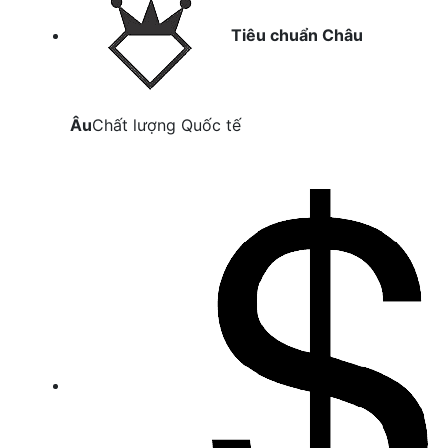
Tiêu chuẩn Châu
Âu
Chất lượng Quốc tế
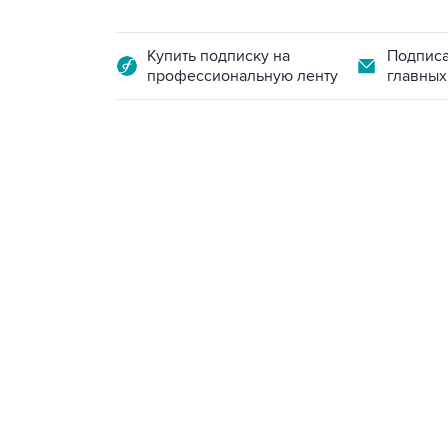
Купить подписку на
Подписа
профессиональную ленту
главных
09:40, 6 августа 2026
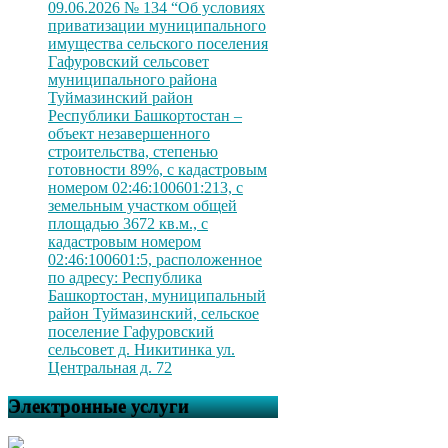
09.06.2026 № 134 “Об условиях
приватизации муниципального
имущества сельского поселения
Гафуровский сельсовет
муниципального района
Туймазинский район
Республики Башкортостан –
объект незавершенного
строительства, степенью
готовности 89%, с кадастровым
номером 02:46:100601:213, с
земельным участком общей
площадью 3672 кв.м., с
кадастровым номером
02:46:100601:5, расположенное
по адресу: Республика
Башкортостан, муниципальный
район Туймазинский, сельское
поселение Гафуровский
сельсовет д. Никитинка ул.
Центральная д. 72
Электронные услуги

————————

== Task instructions ==
Word for word, quote the lines from the line containing "готовности 89%, с кадастровым" through the end of the material, both included, and nothing else.

== Response to the exercise ==
готовности 89%, с кадастровым
номером 02:46:100601:213, с
земельным участком общей
площадью 3672 кв.м., с
кадастровым номером
02:46:100601:5, расположенное
по адресу: Республика
Башкортостан, муниципальный
район Туймазинский, сельское
поселение Гафуровский
сельсовет д. Никитинка ул.
Центральная д. 72
Электронные услуги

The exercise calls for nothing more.